Oral Presentation Australian Diabetes Society and the Australian Diabetes Educators Association Annual Scientific Meeting 2017

Using the geometric framework to explore the longitudinal effects of dietary macronutrient consumption on markers of diabetic kidney disease (#104)

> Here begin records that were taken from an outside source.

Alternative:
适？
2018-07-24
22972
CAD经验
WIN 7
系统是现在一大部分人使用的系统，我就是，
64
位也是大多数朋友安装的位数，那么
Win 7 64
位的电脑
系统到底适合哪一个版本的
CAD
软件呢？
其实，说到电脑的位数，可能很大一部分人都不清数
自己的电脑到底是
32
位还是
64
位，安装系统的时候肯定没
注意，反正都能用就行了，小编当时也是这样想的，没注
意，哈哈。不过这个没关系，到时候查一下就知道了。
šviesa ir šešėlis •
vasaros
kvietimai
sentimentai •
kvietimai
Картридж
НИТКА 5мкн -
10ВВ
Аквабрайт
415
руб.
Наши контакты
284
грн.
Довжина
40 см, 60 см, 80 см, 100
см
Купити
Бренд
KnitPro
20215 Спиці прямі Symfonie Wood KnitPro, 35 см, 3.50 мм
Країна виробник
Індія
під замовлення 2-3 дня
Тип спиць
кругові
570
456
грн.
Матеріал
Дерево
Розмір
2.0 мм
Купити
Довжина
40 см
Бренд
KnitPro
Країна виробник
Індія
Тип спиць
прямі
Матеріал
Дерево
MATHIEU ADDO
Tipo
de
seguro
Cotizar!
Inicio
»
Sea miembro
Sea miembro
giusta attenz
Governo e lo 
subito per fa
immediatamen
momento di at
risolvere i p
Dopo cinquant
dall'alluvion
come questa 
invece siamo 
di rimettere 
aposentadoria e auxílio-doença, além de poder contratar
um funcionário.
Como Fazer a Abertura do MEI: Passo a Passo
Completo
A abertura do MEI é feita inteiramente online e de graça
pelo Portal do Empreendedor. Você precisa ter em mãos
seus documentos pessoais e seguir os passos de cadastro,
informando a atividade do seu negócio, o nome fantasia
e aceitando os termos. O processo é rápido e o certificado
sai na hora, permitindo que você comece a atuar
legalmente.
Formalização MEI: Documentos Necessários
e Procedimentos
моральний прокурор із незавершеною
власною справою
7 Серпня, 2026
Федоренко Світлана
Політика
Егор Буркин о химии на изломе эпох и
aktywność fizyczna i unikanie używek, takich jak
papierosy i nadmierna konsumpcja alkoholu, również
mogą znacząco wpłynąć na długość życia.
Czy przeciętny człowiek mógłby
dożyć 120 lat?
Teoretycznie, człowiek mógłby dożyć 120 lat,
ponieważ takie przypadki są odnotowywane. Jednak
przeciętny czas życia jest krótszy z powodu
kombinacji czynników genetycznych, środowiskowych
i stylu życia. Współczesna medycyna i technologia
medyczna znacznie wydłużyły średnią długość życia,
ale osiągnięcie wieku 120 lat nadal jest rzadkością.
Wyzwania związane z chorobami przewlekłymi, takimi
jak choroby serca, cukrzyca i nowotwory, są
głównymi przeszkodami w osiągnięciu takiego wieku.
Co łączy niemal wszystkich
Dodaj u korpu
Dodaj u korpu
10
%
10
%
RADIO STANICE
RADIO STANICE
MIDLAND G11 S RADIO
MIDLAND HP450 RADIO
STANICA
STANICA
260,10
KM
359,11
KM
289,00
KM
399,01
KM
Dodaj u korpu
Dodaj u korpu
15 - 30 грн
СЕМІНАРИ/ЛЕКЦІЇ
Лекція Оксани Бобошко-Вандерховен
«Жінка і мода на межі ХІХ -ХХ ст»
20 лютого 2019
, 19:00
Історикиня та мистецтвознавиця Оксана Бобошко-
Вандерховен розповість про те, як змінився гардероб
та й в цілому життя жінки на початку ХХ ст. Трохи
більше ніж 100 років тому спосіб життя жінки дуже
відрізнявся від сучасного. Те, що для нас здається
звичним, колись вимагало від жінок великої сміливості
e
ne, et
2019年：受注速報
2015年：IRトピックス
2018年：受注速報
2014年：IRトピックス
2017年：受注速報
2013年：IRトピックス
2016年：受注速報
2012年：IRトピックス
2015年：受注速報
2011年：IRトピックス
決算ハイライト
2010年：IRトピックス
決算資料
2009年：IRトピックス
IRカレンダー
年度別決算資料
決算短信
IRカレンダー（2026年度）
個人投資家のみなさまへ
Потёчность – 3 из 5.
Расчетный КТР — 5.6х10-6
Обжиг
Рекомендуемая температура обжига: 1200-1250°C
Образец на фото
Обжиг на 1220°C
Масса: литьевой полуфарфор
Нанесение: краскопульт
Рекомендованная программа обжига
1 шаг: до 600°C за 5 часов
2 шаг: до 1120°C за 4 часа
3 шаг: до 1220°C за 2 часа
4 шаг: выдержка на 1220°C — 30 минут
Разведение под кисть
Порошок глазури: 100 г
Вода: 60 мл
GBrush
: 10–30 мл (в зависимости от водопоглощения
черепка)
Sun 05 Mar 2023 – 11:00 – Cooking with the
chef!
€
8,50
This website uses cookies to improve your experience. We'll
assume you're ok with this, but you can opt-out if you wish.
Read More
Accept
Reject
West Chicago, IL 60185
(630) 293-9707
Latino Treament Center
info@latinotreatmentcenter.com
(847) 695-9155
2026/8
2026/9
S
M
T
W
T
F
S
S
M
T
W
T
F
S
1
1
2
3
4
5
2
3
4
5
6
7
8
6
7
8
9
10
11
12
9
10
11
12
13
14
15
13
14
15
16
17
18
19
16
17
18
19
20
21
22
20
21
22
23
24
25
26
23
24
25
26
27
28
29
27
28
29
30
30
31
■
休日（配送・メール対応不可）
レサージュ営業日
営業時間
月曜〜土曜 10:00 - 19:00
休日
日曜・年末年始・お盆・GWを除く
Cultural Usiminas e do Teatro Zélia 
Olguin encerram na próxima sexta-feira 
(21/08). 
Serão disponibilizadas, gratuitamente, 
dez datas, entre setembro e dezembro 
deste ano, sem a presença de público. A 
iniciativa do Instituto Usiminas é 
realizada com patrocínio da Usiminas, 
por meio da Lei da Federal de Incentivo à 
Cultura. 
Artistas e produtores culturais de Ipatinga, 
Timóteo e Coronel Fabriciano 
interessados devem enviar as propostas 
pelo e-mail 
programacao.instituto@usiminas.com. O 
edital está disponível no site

Amelia K Fotheringham 1 2 , Samantha M Solon-Biet 3 4 5 , Aisling C McMahon 3 4 6 , Bill O Ballard 7 , Kari Ruohonen 8 , Danielle J Borg 1 2 , David Raubenheimer 3 9 , David G Le Couteur 3 4 6 , Stephen J Simpson 3 5 , Josephine M Forbes 1 2
  1. Mater Research-UQ, Woolloongabba, QLD, Australia
  2. Faculty of Medicine, University of Queensland, Brisbane, Queensland, Australia
  3. Charles Perkins Centre, University of Sydney, Sydney, New South Wales, Australia
  4. Centre for Education and Research on Aging, and Aging and Alzheimers Institute, Concord Hospital, Sydney, Queensland, Australia
  5. School of Life and Environmental Sciences, , University of Sydney, Sydney, Queensland, Australia
  6. ANZAC Research Institute, Concord Hospital, University of Sydney, , Sydney, New South Wales, Australia
  7. School of Biotechnology and Biomolecular Sciences, University of New South Wales, Sydney, New South Wales, Australia
  8. Cargill Aqua Nutrition, Sandnes, Norway
  9. Faculty of Veterinary Science, University of Sydney, Sydney, New South Wales, Australia

Background: Diabetic kidney disease (DKD), a progressive disorder characterised by changes in glomerular filtration rate (GFR) and structural abnormalities such as tubulointerstitial fibrosis (TIF) and glomerulosclerosis (GS), all of which predict disease progression. Here, we use the geometric framework [1] to assess the effects of 25 macronutrient and caloric combinations on markers of DKD. 

 

Methods: C57BL/6J mice (♂/♀; N=4/group) were given 15 months ad-libitum access to 1 of 25 diets representing a spectrum of macronutrient combinations (protein, (5-60%) carbohydrate (20-75%) and fat (20-75%)), stratified by energy content (low, medium or high). Serum cystatin C (a surrogate for GFR) and DKD risk factors (TIF and GS) were assessed histologically. Three-dimensional models were used to visualise and quantify the impacts of macronutrients, as main effects and interactions using the mgcv package for R. This data was considered in conjunction with existing data for body composition, glucose tolerance, blood pressure, and lipids [1].

 

Results: Serum cystatin C (126 - 1006 ng/ml) was significantly influenced by dietary protein , whereby GFR increased with protein intake (P<.0001). TIF (0.5 - 9%) was influenced by protein consumption in conjunction with either a high fat, or high carbohydrate intake (P=0.0005, P= 0.016; respectively). Overall, lower protein intake in conjunction with higher fat consumption, and therefore calories, resulted in a phenotype with the lowest GFR and the most structural damage, as assessed by TIF and GS. Surprisingly, macronutrient combinations which elevated blood pressure or lipids, or induced glucose intolerance did not associate with adverse kidney outcomes.

 

Conclusions: Macronutrients, individually and in combination influence risk factors for DKD, seemingly independent of other known risk factors.

 

 

 

  1. Solon-Biet, S.M., et al., The ratio of macronutrients, not caloric intake, dictates cardiometabolic health, aging, and longevity in ad libitum-fed mice. Cell Metab, 2014. 19(3): p. 418-30.